HABER MERKEZİ – Açıklamada “YPS ve YPS-JIN olarak mücadele geleneğinin verdiği güç ve moralle tek seçeneğin direniş olduğu, gerçekleştirilen katliamların hesabının soykırımcı faşist sistemden ve onun ajan-işbirlikçi yapısından sorulacağı ’SÖMÜRGECİLERDEN VE AJAN-İŞBİRLİKÇİLERDEN İNTİKAM ALMA HAMLESİ’’ni başlatıyoruz.” denildi.
YPS ve YPS-JIN Koordinasyonu’nun açıklamasının detayları şu şekilde:
SÖMÜRGECİLİĞE VE AJAN-İŞBİRLİKÇİLİĞE KARŞI İNTİKAM HAMLESİNİ BAŞLATTIK!
“Her ne kadar çözülmüş, dağılmış, zayıf duruma düşmüş olsa da, hiç bir siyasi-askeri güç, bir başka güç tarafından varlığı sonlandırılmadan, kendiliğinden ortadan kalkmaz. Hiçbir askeri ya da siyasi güç egemenliği kolayca başkasına devretmez. Özellikle Kendisini faşizm formuna vardırmış yapılar açısından bu gerçeklik birinci dereceden bir kuraldır. Tarihin faşizm örneklerinden öğrendiğimiz bu gerçekliği günümüz Türkiye ve Kürdistan somutunda uygulanan AKP- MHP faşizmi ile hepimiz tecrübe etmekteyiz. Bu güncel faşizm örneği de tarihteki örnekleri gibi, kendiliğinden yok olmayacak. Devrimci direniş ile yıkılacaktır. Bu güne kadar geliştirilen direniş ile iflasın, yıkımın eşiğine getirilmiş bir durumdadır. Bunun içindir ki temel düsturları daha fazla faşizm, daha fazla katliamdır.
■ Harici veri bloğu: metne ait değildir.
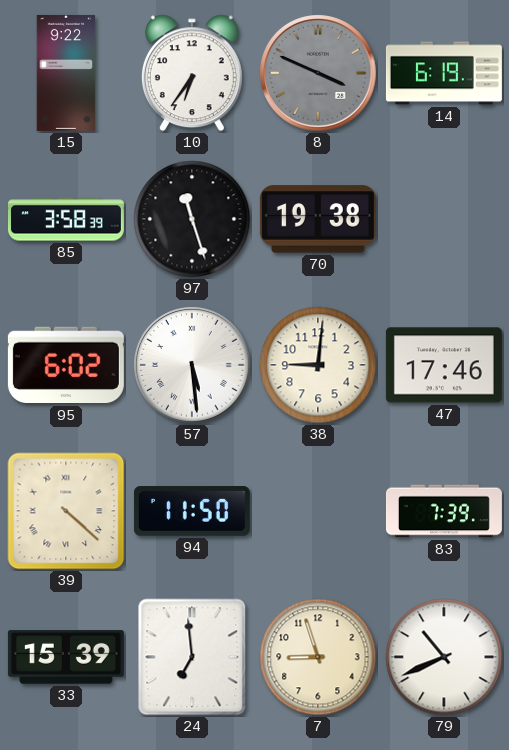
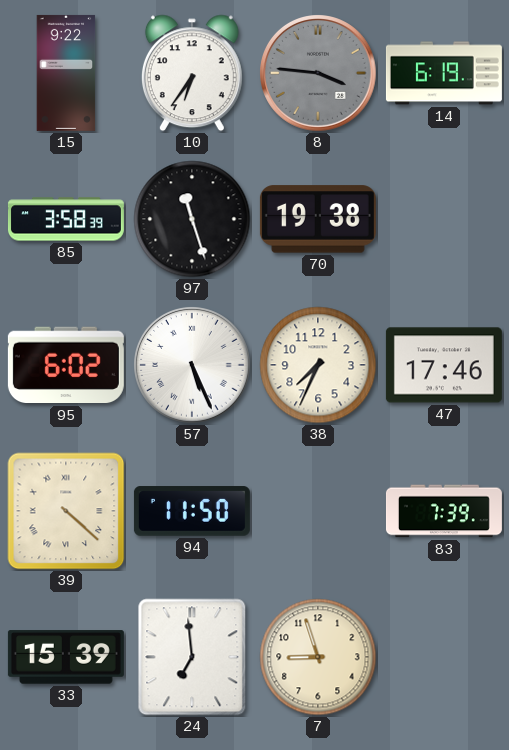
8: 3:49 -> 3:46
57: 5:29 -> 5:26
38: 9:01 -> 7:34
79: 10:41 -> none
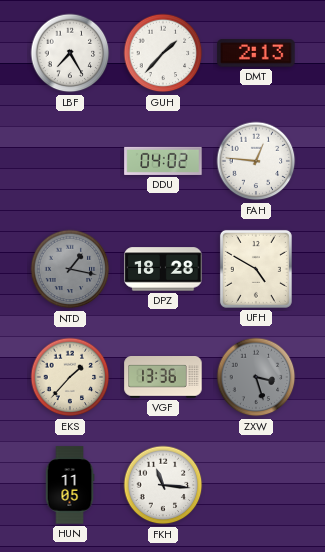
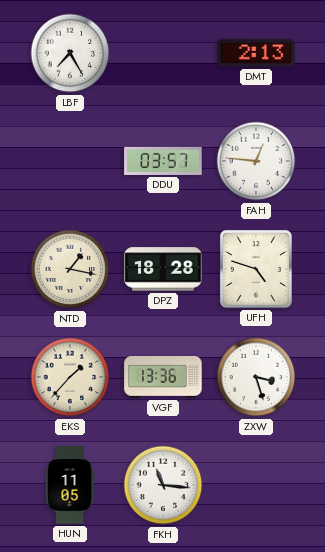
GUH: 1:37 -> none
DDU: 04:02 -> 03:57
NTD dial: grey -> cream
UFH: 4:50 -> 4:48
ZXW dial: grey -> white
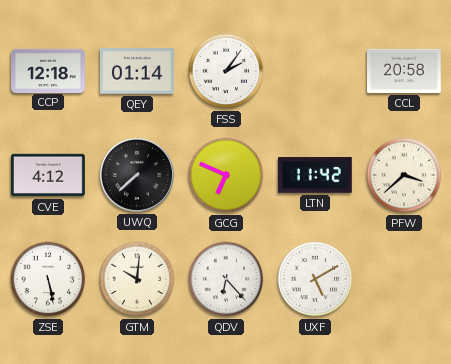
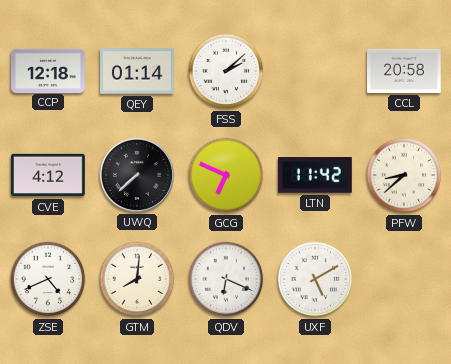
FSS: 2:06 -> 2:08
PFW: 3:38 -> 8:38
ZSE: 5:28 -> 4:41
GTM: 10:01 -> 8:01
QDV: 6:23 -> 6:19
EFSANEVİ ÖZ YÖNETİM DİRENİŞLERİ FAŞİZMİN ORDUSUNU ÇÖKERTTİ
İnsanlık tarihi zalimlere sömürgecilere faşist ve statükocu devletlere karşı demokratik hak ve özgürlüklerini savunan toplumsal direnişlerle doludur. Devletçi ve iktidarcı zihniyete karşı halkların özgürlük bilinci sokak, mahalle, köy, kasaba ve şehirlerde gelişerek insanlık tarihini değiştiren devrimlere dönüştürmüştür. Bakurê Kurdistan’da gelişen öz yönetim direnişleri de Kürdistan özgürlük mücadelesi tarihinde devrim sürecinin önemli aşamalarından biri olmuştur. Soykırımcı ve katliam amacıyla halkımıza karşı saldırıya geçen faşizmin ordusu geliştirilen efsanevi öz yönetim direnişleriyle kelimenin tam anlamıyla ÇÖKERTİLMİŞTİ. Varlığını koruma ve özgürlüğünü sağlama amacı öz savunma bilinci ve eylemiyle birleşerek halk cephesini büyüterek düşman cephesini dağıtmıştır. Cizre, Sur, Silopi ile başlayan Nusaybin, Şırnak, Gever, Hezex ile büyüyen öz yönetim direnişleri halkı ve gerillayı devrimci halk savaşı somutunda yani direniş kavşağında buluşturmuştur. Bu direnişin fedai ruhu ile ölümsüzleşen Ş. Çiyager, Ş. Zeryan, Ş. Xebatkar, Ş. Çeko, Ş. Ériş, Ş. Ruken, Ş. İslam, Ş. Axin’ler Özgürlük mücadelesinin zafer tarzını ortaya çıkarttıkları kadar, sömürgeciliğin nasıl parçalanacağını da göstermiştir.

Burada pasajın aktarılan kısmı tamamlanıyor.